Era la prima di quattro figli. Aveva lavorato duramente tutta la vita e non le dispiaceva aver rinunciato a molte cose in gioventù per ottenere quello che aveva in quel momento. Era molto fiera di se stessa e la sua famiglia, per ogni sua scelta, le era sempre stata vicino.
Portava il nome della città in cui era stata concepita, come pure le sue sorelle e suo fratello. 
Barcellona, Athena, Rome, Berlin: tutti concepiti nelle omonime città. 
I loro genitori, romantici fino al midollo, avevano amato talmente tanto quei viaggi da dedicare ai propri figli i nomi di quelle città.
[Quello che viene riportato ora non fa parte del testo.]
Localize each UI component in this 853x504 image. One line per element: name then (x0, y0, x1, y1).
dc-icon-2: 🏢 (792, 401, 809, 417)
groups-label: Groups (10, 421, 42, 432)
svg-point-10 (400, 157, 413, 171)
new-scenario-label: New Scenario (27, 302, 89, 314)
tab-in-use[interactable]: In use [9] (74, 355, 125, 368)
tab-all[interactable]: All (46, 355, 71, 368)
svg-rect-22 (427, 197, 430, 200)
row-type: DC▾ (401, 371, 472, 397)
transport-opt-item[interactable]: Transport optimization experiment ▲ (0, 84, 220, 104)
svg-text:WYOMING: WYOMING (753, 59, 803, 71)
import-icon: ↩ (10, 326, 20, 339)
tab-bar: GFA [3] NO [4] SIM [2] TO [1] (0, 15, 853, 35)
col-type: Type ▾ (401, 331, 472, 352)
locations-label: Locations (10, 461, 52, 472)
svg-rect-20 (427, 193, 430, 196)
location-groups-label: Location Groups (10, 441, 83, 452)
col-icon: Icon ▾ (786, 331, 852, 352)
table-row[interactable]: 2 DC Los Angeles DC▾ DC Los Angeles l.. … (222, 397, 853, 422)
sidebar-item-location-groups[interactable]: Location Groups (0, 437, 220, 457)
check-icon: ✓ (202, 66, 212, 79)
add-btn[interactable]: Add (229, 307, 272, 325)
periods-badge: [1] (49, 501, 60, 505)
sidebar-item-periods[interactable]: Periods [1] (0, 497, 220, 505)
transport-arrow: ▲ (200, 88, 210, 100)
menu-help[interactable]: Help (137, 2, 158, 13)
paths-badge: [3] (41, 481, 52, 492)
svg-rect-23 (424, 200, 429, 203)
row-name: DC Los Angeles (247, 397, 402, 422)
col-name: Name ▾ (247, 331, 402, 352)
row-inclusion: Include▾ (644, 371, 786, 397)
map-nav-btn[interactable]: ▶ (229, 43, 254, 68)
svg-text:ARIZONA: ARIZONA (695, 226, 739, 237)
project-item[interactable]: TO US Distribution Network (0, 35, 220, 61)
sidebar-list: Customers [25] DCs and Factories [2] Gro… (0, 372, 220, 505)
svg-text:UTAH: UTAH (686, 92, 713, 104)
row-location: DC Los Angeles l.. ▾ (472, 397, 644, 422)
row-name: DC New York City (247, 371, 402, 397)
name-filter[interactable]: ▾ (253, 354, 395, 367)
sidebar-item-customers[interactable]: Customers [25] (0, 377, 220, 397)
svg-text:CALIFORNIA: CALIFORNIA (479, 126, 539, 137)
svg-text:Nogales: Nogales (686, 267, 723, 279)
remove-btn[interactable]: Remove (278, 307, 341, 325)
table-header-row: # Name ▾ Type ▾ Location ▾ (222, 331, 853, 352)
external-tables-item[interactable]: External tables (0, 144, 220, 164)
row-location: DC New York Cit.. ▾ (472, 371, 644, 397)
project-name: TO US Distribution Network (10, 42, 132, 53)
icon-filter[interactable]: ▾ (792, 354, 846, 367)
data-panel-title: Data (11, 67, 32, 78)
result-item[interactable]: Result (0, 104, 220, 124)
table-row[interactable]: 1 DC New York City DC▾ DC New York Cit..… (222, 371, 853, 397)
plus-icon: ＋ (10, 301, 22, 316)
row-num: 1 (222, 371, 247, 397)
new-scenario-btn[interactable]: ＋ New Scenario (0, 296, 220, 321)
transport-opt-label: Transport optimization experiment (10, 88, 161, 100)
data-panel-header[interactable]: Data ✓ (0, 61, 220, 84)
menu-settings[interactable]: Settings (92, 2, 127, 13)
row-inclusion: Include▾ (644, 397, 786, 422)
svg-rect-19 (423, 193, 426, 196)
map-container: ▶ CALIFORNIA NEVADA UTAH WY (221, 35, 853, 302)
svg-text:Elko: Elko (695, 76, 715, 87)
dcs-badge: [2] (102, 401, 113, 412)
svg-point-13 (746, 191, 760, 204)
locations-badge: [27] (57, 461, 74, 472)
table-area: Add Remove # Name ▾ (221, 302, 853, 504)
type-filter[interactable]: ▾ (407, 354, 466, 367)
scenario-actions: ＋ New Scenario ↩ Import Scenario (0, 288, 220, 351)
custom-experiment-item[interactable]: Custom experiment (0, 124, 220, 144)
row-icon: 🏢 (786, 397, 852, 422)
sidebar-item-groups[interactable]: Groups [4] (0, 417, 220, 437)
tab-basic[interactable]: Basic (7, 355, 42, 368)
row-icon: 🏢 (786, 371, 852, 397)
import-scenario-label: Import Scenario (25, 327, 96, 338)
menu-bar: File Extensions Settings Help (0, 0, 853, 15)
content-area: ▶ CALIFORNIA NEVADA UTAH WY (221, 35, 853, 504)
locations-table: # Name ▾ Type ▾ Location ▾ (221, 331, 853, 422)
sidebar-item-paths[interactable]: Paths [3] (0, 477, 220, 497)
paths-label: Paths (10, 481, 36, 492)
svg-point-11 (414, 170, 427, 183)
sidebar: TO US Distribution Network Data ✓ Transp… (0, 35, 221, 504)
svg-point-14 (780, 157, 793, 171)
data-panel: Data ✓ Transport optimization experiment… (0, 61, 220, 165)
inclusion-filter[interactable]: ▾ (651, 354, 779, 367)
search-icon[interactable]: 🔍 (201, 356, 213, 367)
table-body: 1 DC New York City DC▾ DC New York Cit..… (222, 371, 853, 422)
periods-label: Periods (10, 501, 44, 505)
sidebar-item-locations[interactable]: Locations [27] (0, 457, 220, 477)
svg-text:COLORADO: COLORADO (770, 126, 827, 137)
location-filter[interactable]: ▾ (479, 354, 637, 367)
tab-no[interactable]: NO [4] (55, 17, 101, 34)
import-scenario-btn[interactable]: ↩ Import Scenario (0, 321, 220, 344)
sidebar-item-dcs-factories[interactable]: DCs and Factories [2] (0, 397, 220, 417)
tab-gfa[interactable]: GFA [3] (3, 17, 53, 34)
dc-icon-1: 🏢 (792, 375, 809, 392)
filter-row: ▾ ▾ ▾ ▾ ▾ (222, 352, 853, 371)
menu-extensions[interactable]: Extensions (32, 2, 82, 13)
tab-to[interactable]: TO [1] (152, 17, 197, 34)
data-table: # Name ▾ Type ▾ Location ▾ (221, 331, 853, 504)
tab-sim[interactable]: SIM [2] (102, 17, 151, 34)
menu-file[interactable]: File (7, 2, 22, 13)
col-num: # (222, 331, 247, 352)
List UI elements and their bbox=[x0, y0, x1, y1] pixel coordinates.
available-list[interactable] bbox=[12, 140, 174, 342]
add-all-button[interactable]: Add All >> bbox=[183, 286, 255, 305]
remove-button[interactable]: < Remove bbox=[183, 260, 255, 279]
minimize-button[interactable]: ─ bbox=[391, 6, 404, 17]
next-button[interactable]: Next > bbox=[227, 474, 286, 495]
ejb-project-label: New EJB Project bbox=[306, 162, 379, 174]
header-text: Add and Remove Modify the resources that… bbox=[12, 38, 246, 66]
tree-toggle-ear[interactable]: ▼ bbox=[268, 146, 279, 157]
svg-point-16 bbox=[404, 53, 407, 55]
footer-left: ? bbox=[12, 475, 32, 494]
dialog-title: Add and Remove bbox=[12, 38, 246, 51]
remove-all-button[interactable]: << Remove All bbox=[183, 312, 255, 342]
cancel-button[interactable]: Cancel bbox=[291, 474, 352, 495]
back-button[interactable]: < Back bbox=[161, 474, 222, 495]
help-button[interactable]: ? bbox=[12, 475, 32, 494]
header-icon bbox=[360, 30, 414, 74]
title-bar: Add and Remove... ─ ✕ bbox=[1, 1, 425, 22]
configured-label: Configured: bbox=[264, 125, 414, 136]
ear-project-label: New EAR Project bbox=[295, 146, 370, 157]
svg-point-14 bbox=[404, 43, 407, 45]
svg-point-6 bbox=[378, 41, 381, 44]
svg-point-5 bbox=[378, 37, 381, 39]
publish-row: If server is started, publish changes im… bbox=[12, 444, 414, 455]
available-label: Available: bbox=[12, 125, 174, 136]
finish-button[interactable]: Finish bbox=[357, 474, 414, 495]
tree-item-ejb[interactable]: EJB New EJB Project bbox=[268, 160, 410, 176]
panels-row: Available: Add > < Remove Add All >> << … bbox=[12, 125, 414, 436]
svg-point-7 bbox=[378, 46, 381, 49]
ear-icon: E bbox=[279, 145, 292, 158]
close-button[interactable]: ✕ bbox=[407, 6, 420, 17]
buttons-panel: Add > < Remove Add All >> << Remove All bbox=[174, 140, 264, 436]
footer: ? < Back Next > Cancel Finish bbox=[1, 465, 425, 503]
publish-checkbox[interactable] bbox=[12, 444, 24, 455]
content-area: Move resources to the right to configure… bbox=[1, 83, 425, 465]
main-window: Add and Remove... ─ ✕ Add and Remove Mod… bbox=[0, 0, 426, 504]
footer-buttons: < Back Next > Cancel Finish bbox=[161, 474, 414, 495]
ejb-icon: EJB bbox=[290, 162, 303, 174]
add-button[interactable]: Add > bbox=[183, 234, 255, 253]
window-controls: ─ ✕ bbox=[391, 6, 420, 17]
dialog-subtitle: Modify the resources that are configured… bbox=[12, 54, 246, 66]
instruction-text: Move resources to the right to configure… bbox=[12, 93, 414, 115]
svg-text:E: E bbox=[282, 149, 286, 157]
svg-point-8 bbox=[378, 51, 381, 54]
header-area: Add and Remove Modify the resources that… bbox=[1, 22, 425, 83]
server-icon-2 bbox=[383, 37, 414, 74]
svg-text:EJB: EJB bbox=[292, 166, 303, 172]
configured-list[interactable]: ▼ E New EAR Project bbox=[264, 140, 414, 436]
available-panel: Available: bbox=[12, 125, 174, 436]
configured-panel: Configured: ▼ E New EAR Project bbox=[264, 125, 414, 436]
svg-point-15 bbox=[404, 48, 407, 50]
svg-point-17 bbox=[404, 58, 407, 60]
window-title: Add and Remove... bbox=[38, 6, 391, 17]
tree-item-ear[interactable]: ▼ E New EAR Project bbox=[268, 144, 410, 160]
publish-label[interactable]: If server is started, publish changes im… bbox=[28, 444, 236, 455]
Da bambini, era stato un continuo di prese in giro da parte dei compagni di giochi, ma da adulta lo portava con orgoglio, in nome dell'amore dei suoi genitori.
Il suo capo era Tony Malarin, un uomo di quasi settant'anni, dall'aspetto vispo come un quarantenne e gli occhi sagaci, che vedevano molto più di quel che lui lasciava intendere. Vedovo da quindici anni, aveva due figli, Jordan di trentacinque anni e Jessy che aveva la sua stessa età, e con la quale aveva legato molto, infatti erano diventate grandi amiche.
Sapevano tutto l'una dell'altra, anche se Barcellona evitava di dirle che era cotta di suo fratello. Ogni volta che lo vedeva, il sangue le ribolliva nelle vene, tuttavia a lui non interessava come donna, lo capiva ogni volta che si incontravano. Per Jordan era invisibile, nemmeno la guardava.
Il cellulare le squillò, riportandola con i piedi per terra.
«Tremonti.» rispose in automatico, sistemando la cornetta tra spalla e orecchio, mentre chiudeva le varie finestre sul desktop e iniziava a spegnere il computer.
«Sei ancora lì?» La voce di Jessy era irritata, per averla beccata ancora in ufficio. «Devo assolutamente trovarti un uomo!» esclamò infine, ridendo. «Spero tu ti ricordi che questa sera c'è il party per il compleanno di Jordan, vero?» Mise molta enfasi sull'ultima parola facendola scoppiare a ridere. 
«Sì, lo so» le rispose. «E fra cinque minuti sono a casa tua.»
«Non verrai mica con i vestiti del lavoro?» chiese Jessy scioccata.
Barcellona rise. 
«No, ho portato il cambio in ufficio.»
«Come sempre tu non hai una vita. Barcy, che devo fare con te?» esclamò l'altra platealmente. 
Barcellona aveva il carattere e la mente uguali al padre di Jessy: dediti solo agli affari. Jordan invece, era un famoso medico, e un libertino senza freni; mentre lei era quella che faceva volontariato dovunque ce ne fosse bisogno, perché non si sentiva mai bene con quelli delle cerchie troppo agiate.
«Dai Jessy, lo sai che la mia vita è questa» rise Barcellona.
«Allora devi promettermi una cosa» le disse con voce più seria. «Non osare parlare di lavoro con papà. Fallo come regalo personale a Jordan e a me.»
Barcellona arrossì imbarazzata. Era vero: ogni volta che entrava in casa loro, in qualsiasi occasione, lei e Tony si appartavano per parlare di affari e nemmeno i suoi figli riuscivano a distoglierlo da quei discorsi.
«Va bene» sbuffò divertita. «Ti prometto che non parlerò con nessuno del mio lavoro.» 
Lanciò un'occhiata al completo che aveva portato per cambiarsi: era senza forme, non l'avrebbe valorizzata. Decise di impulso di andare a casa e cambiare il look per una sera. Avrebbe veramente dedicato la serata alle relazioni sociali.

~~♡~~

Rientrata nel suo appartamento, si recò veloce in camera e aprì l'armadio. Prese da una gruccia un abito molto sexy che aveva acquistato tempo prima, ed era finito in un angolino senza che lei lo avesse mai potuto indossare.
Era nero, corto fin poco sopra il ginocchio e con una leggera scollatura sul seno: vertiginosa era quella che le metteva a nudo completamente la schiena, esponendo buona parte del suo corpo allo sguardo degli altri?.
Lasciò i capelli sciolti, come una cascata nera a coprirle parte della scollatura, ma lasciando intravedere appena qualcosa ad ogni movimento. Un filo di trucco naturale era tutto ciò che avrebbe aggiunto, giusto per far risaltare i suoi occhi da gatta.